A History of the Christian Church
Author: Williston Walker
Publisher:
Published: 1918
Total Pages: 662
ISBN-13:
DOWNLOAD EBOOKRead and Download eBook Full
Author: Williston Walker
Publisher:
Published: 1918
Total Pages: 662
ISBN-13:
DOWNLOAD EBOOKAuthor: Barbara Brown Taylor
Publisher: Harper Collins
Published: 2009-10-06
Total Pages: 246
ISBN-13: 0061971294
DOWNLOAD EBOOKIn the New York Times bestseller An Altar in the World, acclaimed author Barbara Brown Taylor continues her spiritual journey by building upon where she left off in Leaving Church.
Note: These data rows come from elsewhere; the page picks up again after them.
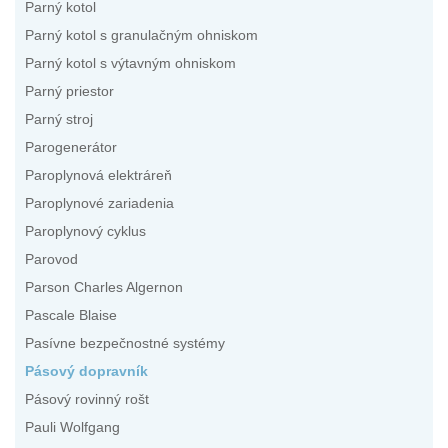
Parný kotol
Parný kotol s granulačným ohniskom
Parný kotol s výtavným ohniskom
Parný priestor
Parný stroj
Parogenerátor
Paroplynová elektráreň
Paroplynové zariadenia
Paroplynový cyklus
Parovod
Parson Charles Algernon
Pascale Blaise
Pasívne bezpečnostné systémy
Pásový dopravník
Pásový rovinný rošt
Pauli Wolfgang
With the honesty of Elizabeth Gilbert (Eat, Pray, Love) and the spiritual depth of Anne Lamott (Grace, Eventually), Taylor shares how she learned to find God beyond the church walls by embracing the sacred as a natural part of everyday life. In An Altar in the World, Taylor shows us how to discover altars everywhere we go and in nearly everything we do as we learn to live with purpose, pay attention, slow down, and revere the world we live in. The eBook includes a special excerpt from Barbara Brown Taylor's Learning to Walk in the Dark.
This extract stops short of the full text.